Living in Honduras and Guatemala is sometimes hard, mostly fun but never boring. Here some of my musings on life in this colourful part of the world where you can always expect the unexpected. Hence Serendipity, the gift of finding without seeking…

Thursday, October 11, 2012

Forever waiting in line



If you’re slightly suicidal and you happen to be in Holland, then you might like the following experiment: Go to any regular, well visited stored, let’s say a bakery, and instead of carefully checking out who is last in line, you walk up front and loudly ask for a half a whole-grain, sliced, please.
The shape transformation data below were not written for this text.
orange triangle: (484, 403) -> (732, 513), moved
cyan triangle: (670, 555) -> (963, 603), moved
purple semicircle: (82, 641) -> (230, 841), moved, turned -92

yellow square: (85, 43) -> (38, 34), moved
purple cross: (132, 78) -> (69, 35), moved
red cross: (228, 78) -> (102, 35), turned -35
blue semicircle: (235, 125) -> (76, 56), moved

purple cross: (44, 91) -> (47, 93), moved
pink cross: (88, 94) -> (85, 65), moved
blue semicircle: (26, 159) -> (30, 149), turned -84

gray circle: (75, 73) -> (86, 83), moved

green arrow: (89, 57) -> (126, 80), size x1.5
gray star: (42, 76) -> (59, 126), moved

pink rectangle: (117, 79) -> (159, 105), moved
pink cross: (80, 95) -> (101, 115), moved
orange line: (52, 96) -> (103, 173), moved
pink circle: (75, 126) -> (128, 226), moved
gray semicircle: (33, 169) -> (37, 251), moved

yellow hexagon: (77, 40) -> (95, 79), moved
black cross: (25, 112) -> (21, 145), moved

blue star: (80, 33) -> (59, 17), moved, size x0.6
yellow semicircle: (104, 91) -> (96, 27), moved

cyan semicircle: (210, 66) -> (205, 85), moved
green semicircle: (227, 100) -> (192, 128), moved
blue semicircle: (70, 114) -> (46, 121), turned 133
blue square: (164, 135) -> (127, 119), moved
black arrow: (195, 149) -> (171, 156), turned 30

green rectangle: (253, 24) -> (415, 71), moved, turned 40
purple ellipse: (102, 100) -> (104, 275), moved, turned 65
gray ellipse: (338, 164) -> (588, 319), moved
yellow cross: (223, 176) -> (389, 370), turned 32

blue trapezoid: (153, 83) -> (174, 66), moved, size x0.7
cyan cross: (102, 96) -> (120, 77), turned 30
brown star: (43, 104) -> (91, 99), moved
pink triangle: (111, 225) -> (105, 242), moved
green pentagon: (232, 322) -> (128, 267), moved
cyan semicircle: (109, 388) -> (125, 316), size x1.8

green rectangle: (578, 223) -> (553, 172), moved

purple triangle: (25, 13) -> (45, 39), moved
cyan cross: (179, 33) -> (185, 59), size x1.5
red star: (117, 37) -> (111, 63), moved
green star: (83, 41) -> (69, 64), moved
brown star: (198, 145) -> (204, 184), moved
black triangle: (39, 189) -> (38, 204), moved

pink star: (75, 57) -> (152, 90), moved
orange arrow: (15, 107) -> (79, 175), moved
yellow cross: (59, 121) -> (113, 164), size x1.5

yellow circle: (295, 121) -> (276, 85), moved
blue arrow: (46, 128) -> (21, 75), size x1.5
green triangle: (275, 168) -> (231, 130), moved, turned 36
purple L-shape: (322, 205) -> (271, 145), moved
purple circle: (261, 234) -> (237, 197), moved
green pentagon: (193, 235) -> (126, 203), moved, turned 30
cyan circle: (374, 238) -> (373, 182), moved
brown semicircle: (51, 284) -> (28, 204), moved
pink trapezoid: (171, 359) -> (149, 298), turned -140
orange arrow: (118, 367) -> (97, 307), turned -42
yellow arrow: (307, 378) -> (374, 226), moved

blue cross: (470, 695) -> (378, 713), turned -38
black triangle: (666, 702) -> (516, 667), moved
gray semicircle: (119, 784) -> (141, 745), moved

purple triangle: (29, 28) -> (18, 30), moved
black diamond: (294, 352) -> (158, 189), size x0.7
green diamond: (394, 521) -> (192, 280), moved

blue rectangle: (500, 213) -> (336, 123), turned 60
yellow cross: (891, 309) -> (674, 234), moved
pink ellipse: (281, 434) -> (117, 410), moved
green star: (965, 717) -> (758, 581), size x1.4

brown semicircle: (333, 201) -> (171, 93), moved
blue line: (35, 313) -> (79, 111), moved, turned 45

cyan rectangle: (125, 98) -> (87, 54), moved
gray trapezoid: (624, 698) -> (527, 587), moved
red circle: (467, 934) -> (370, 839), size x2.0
It’s likely you’ll get killed.

Although not as polite or obsessed with queuing as the English, for the Dutch it is an unwritten rule that you never EVER go before your turn. NEVER!

So, being born and bred in Holland, during my first few months in Honduras I spent quite a bit of time waiting for my turn, until it finally dawned on me that there is no turn.
In the big cities it’s probably a whole different story (there you have such things as supermarkets), but in Copán most shopping is still done in small neighbourhood pulperías. With their own set of rules…

I’d go into a store and politely wait behind two women until the store owner would be so kind to pay me any attention. It’s not that the women were actually buying anything. Or at least not a lot. But there is always a whole lot of chatting and laughing going on. This would go on and on until I would get so frustrated that irritation would override my genetic politeness and I would interrupt the conversation and ask for a pack of toilet paper. Nothing would happen. At least nothing what I expected, such as killer looks, flying daggers, or a condescending up- turning of noses. Instead, the lady behind the counter would grab a pack of toilet paper from a shelf behind her, tell me the price, accept my money, give me change and all of this without even the slightest pause in her conversation!

It took a while, but I finally learned that you don’t go shopping to buy stuff, (that’s sort of collateral damage), but to see what‘s going on in the world. You go to the store to discuss the weather or the price of eggs and of course to hear the very latest gossip. Shopping is a social event that should not be hurried or interrupted. It’s an almost sacred ceremonial exchange of information that is not disturbed by other customers, whining children or salesmen.
If you actually need to buy something, you send your kid to the store.

This way of shopping, as much as I’ve come to respect it, is really not my thing. But that’s fine, it’s just not for everybody. Now, years later, I have shopping in a hurry down to an art. I walk into a store, ignore everybody else, ask for what I want and am attended instantly, happily exiting the store seconds later with my purchase.
But every once in a while, while I’m being attended, someone else comes up from behind and will yell out whatever he or she wants, while it is still my turn!!! That’s when the Dutch part of me awakes like an angry orange lion. I’ll turn around and snarl and the intruder.

Hey you! Wait for your turn!

I can’t help it. Even though I know very well that the response will be a blank stare.